![]() | Dossier «L'Affaire du RER D» — Divers | ![]() |
Et si Ariel Sharon se mêlait de ce qui le regarde ? A-t-il jamais entendu, lui, le dirigeant d'une nation quelconque lancer un appel solennel aux Israéliens pour qu'ils quittent leur pays, sous prétexte qu'Israël est en guerre et qu'on y meurt ? Qu'il hurlerait, si d'aventure c'était le cas ! On comprend qu'en recommençant à inciter les juifs français à immigrer «immédiatement» comme il vient de le faire aujourd'hui, Sharon se comporte doublement en nationaliste: juif et Israélien. Mais il faudra bien qu'il entende un jour, lui et tant d'autres, que les Français juifs ont leur propre nationalisme: ils sont Français, que cela plaise ou non à ce chef de gouvernement et à l'Agence juive. Et quoique prétendent eux-mêmes une poignée de ces citoyens français. Lesquels, d'ailleurs, n'ont en effet qu'à émigrer pour mettre leurs actes en conformité avec leurs propos et leurs aspirations. Car il faudra bien qu'on l'admette enfin: après cinquante six ans d'existence de l'Etat d'Israël, il y a dorénavant deux grandes branches du judaïsme, de la vie juive, de l'être juif. Les intérêts, les points de vue, les objectifs de ceux qui appartiennent à chacune de ces deux branches ne coïncident pas forcément, parfois même divergent, au-delà d'une solidarité.

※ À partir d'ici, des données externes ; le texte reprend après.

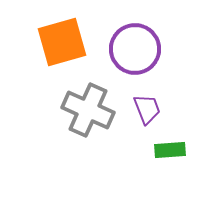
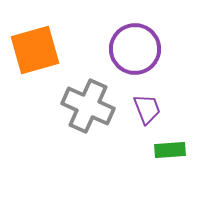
orange square: moved 27 px left, 8 px down
gray cross: moved 4 px up
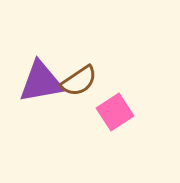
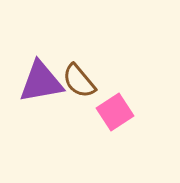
brown semicircle: rotated 84 degrees clockwise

Israël fait certainement face à un très grave problème démographique, et nul doute que le tarissement de l'immigration russe met ce pays devant une difficile équation. Ce n'est pourtant pas une raison pour essayer de trouver un relais du côté de la France. S'il ne saurait être question de nier la recrudescence très préoccupante de l'antisémitisme à laquelle nous assistons – affaire du RER ou pas -, de contester la difficulté et la peur quotidiennes qui sont devenues le lot commun dans certaines banlieues, il ne serait pas plus acceptable de laisser dire que l'antisémitisme règne partout, au point que les Français juifs sont menacés.
On ne déserte pas devant les fléaux, on les combat.
Puisqu'il y a antisémitisme, il convient de dire, d'alerter sans relâche sur ses sources et ses acteurs, sans oublier, surtout sans oublier, l'extrême droite. La tâche est d'autant plus aisée, après tout, que ce qui - et ceux qui - menacent les Français juifs menacent tous les Français, leur histoire, leur modèle sociétal et leurs droits acquis chèrement, en particulier les droits des femmes. Petit à petit, tout le monde s'en rendra compte. Croît-on vraiment que les Français restent indifférents quand une association islamiste proclame qu'elle veut mettre le feu scolaire à la rentrée avec cette affaire de hidjab ? Ou quand un islamiste étranger, un Frère musulman du nom de Tariq Ramadan, s'estime autorisé à exiger du pouvoir français qu'il s'excuse d'être monté trop vite au créneau dans l'affaire du RER ?
La tâche est également facilitée parce que, contrairement à ce qui s'est hélas passé sous Vichy, la République de 2004, loin d'avoir abdiqué, a pris en un rien de temps toutes les mesures nécessaires, législatives, juridiques, policières. Qu'il faille ensuite attendre un peu pour que s'inscrivent dans les faits et les esprits ce qui va se mettre en route notamment dans les écoles, quoi de plus normal ?
Bref, en ce 18 juillet, date anniversaire de la rafle du Vel d'Hiv, Ariel Sharon se montre indécent. Ce jour de 1942, sous l'autre France, 13 000 juifs ont été parqués dans un stade par la police collaboratrice, et plus de 8 000 d'entre eux ont ensuite été envoyés dans les camps de la mort où ils ont été gazés et éliminés. Et bien, le jour où on commémore cette horreur, il est tout simplement inadmissible de lancer cet appel de Jérusalem à la fuite, comme si une comparaison s'imposait entre les deux époques, ou comme si l'histoire s'apprêtait à se répéter. Cela s'appelle de l'égarement.
Quelques centaines d'incidents ou de délits antisémites dans un état de droit ne sont pas l'équivalent de 13 000 raflés et 8000 morts dans un état indigne. Mais la mémoire de cette tragédie permet aussi, opportunément, de rappeler que les victimes d'une intégration plus ou moins réussie, ne peuvent être désormais considérées, ne peuvent se considérer, ne sont pas les frères et les sœurs en martyre des cadavres d'Auschwitz.